Tuesday, January 19, 2010

Reel-to-Reel Imagination and Molotav Cocktails


How do you shut off your brain? Make it stop movie-projecting thousands upon thousands of horrifying what-if scenarios that play over and over again in your head. Not even in a High-Definition or Blue-Ray advanced screening kind of way of the next big thing, but in a scratchy, raw and repetitive skipping reel-to-reel old fashioned method that makes you fear that the next scene is going to catch fire and melt and you will be forever left in limbo wondering what could happen next, left in that awful place, that place no one in that situation should ever be left alone with.

Your imagination.

Fear is a fickle thing in and of itself.
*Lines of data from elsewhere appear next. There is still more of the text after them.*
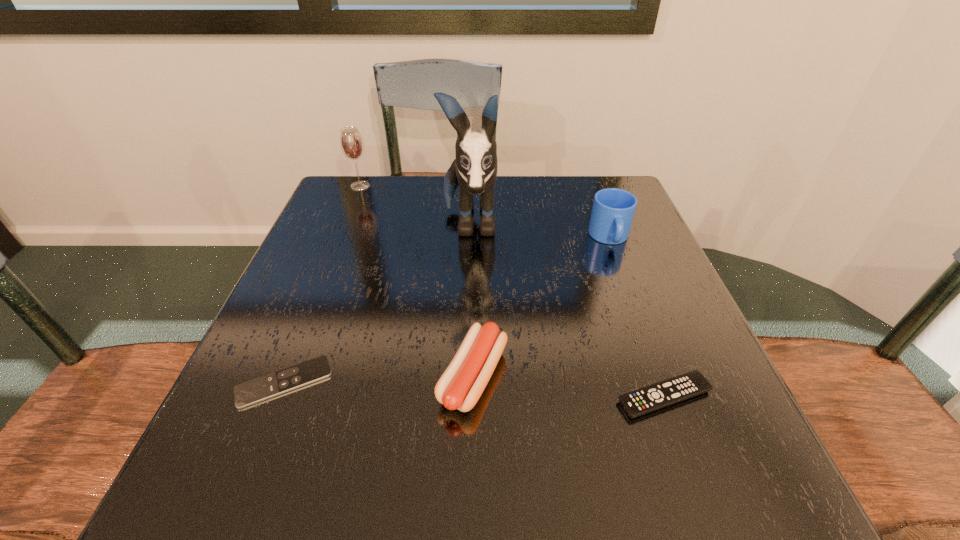 Where is `object identified as the third closest to the wineglass`? object identified as the third closest to the wineglass is located at coordinates (461, 385).

In order to click on object that stands as the second closest to the tallest object in this screenshot , I will do 461,385. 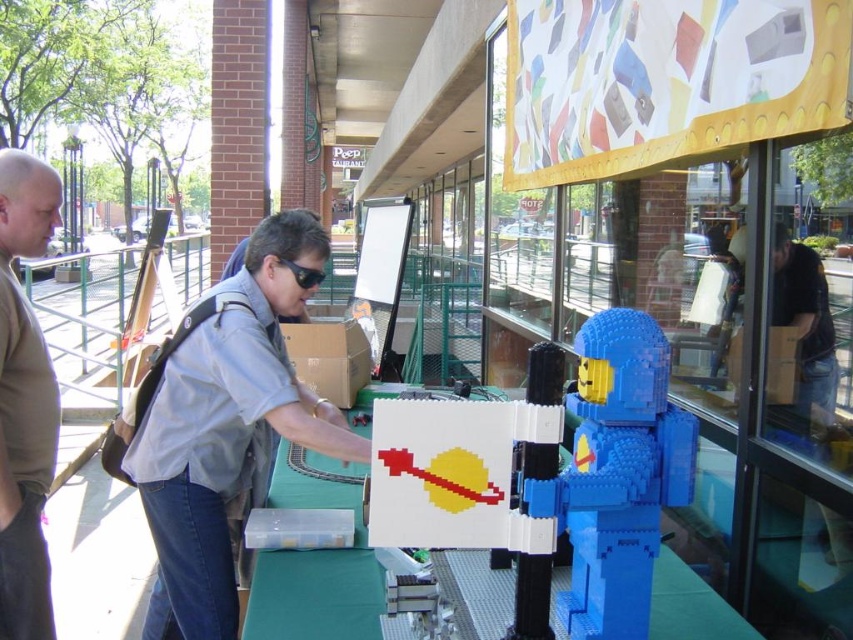 Question: Considering the real-world distances, which object is closest to the brown cardboard box at center?

Choices:
 (A) blue plastic toy at center
 (B) light blue shirt at center
 (C) black plastic goggles at center
 (D) matte khaki shirt at left

Answer: (B)

Question: Can you confirm if brown cardboard box at center is positioned below black plastic goggles at center?

Choices:
 (A) yes
 (B) no

Answer: (A)

Question: Which object appears closest to the camera in this image?

Choices:
 (A) black plastic goggles at center
 (B) cardboard box at upper right
 (C) matte khaki shirt at left
 (D) brown cardboard box at center

Answer: (C)

Question: Considering the relative positions of matte khaki shirt at left and cardboard box at upper right in the image provided, where is matte khaki shirt at left located with respect to cardboard box at upper right?

Choices:
 (A) left
 (B) right

Answer: (A)

Question: Which object is closer to the camera taking this photo?

Choices:
 (A) black plastic goggles at center
 (B) matte khaki shirt at left
 (C) blue plastic toy at center

Answer: (C)

Question: Is the position of brown cardboard box at center less distant than that of cardboard box at upper right?

Choices:
 (A) yes
 (B) no

Answer: (B) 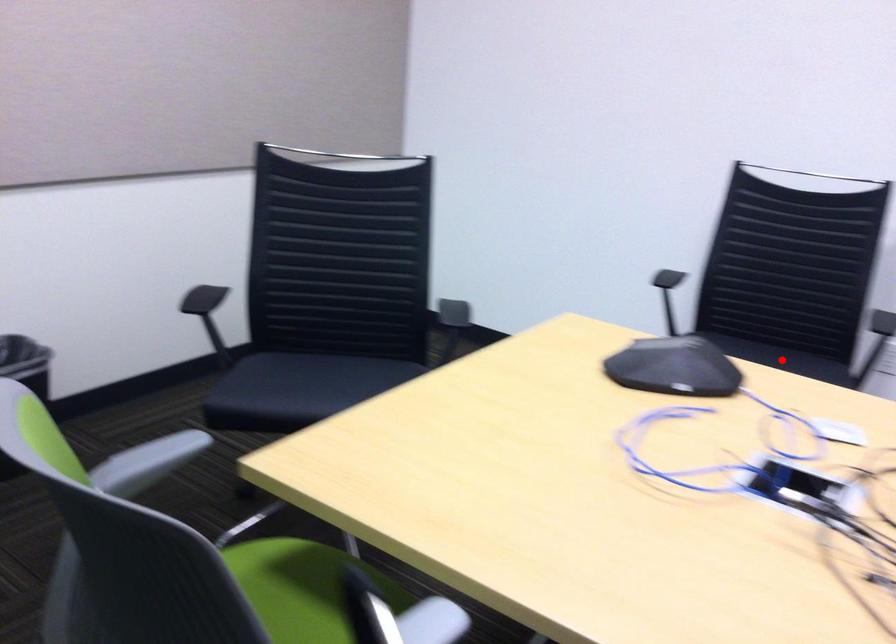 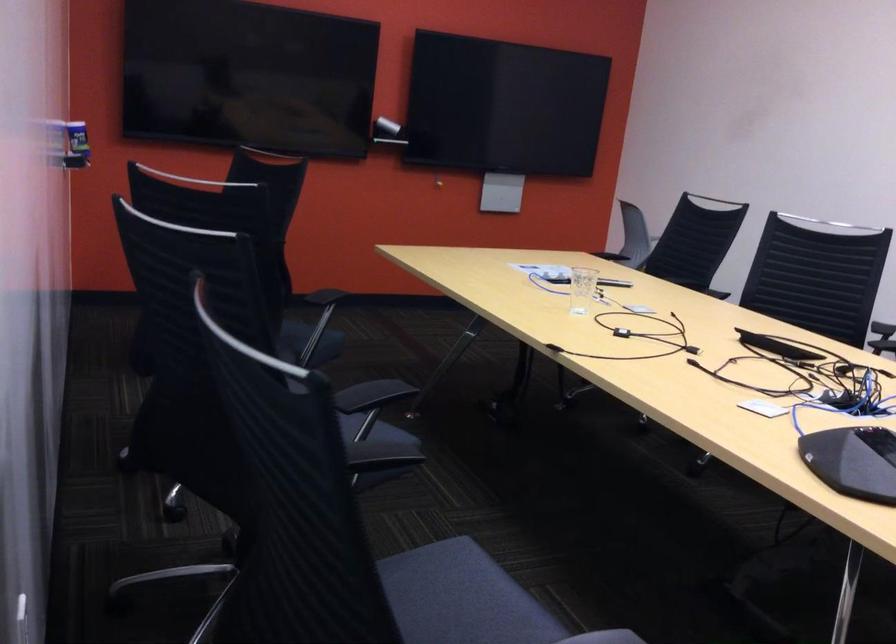 Find the pixel in the second image that matches the highlighted location in the first image.

(461, 598) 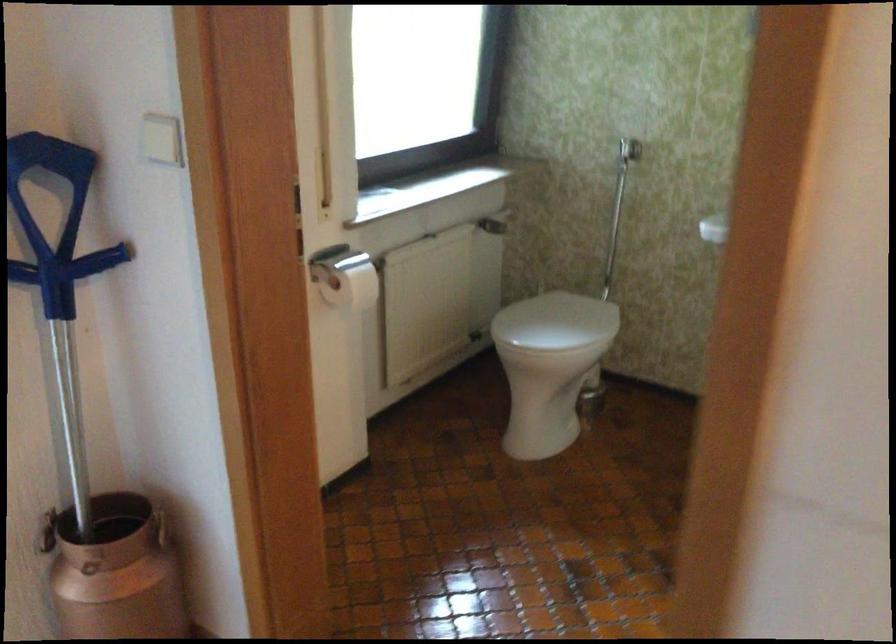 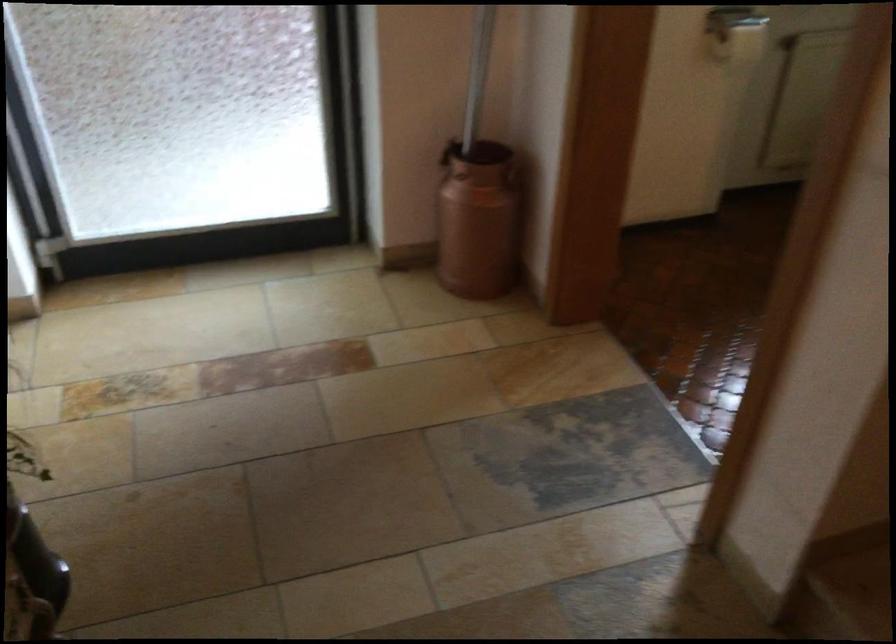 Locate, in the second image, the point that corresponds to (x=175, y=536) in the first image.

(513, 176) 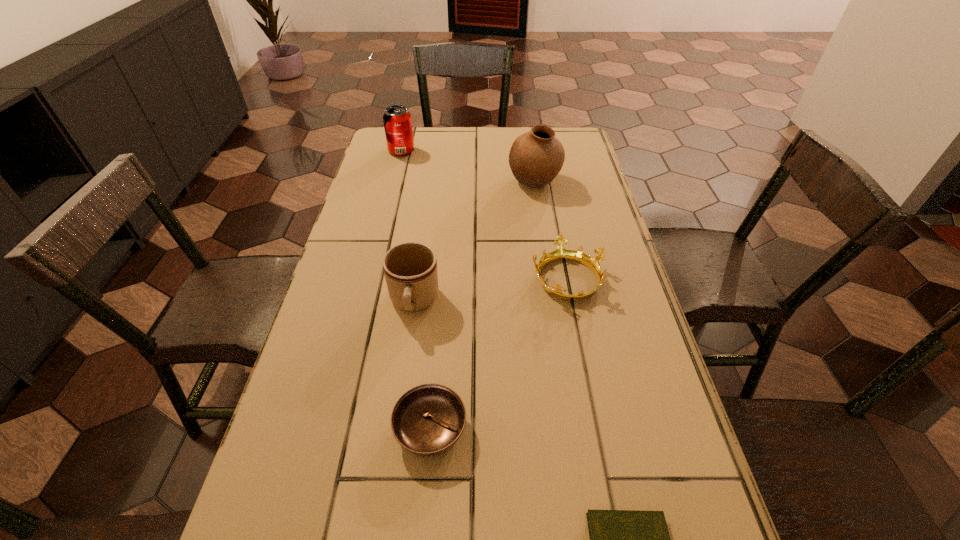 What are the coordinates of `the second farthest object` in the screenshot? It's located at (536, 157).

Find the location of `pottery`. pottery is located at coordinates (536, 157).

Identify the location of the farthest object. The height and width of the screenshot is (540, 960). (397, 120).

Where is `the leftmost object`? This screenshot has width=960, height=540. the leftmost object is located at coordinates (397, 120).

Where is `the fourth shortest object`? The height and width of the screenshot is (540, 960). the fourth shortest object is located at coordinates (410, 269).

Locate an element on the screen. Image resolution: width=960 pixels, height=540 pixels. crown is located at coordinates (560, 253).

This screenshot has height=540, width=960. I want to click on soup bowl, so click(427, 420).

Identify the location of the fifth farthest object. (427, 420).

This screenshot has width=960, height=540. I want to click on vacant space located on the left of the tallest object, so click(483, 182).

The image size is (960, 540). Identify the location of vacant space located 0.380m on the front of the soda can. (383, 225).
Mix that with depression and reality and you have a Molotov cocktail ready to explode itself onto your life at any given moment.

Those eggshells you walk on become ever sharper that even the calloused souls (and yes I intended it the way I wrote it) you step with cease to bear the brunt and you start to feel the sharp edges protruding, even if ever so slightly.

You know rationally what is right and what is happening. What is now. But you also know what can happen, what is likely. All those endless possibilities. You've seen them. You bore witness time and time again to them. People tell you that they won't necessarily happen. That chances are your worst nightmares are as apt to come to fruition as the likelihood of Narnia being found real, or the Bush administration (either of them) admitting fault to anything.

You have seen relapse. You have witnessed the poised and calculated false promise of sobriety. That lie they tell you, tell everyone. "I am sober, I am clean, I am doing this for my child".

Liar.

You said this before. I know this song. This dance. I have seen it before. Several times. The same dance that had you swaying in and out of shadows stealing from the same child you swore to change for. Rhythmic lies that just spew out of your mouth with ease, without thought. Without consequence to who they affect.

You? Of course not you.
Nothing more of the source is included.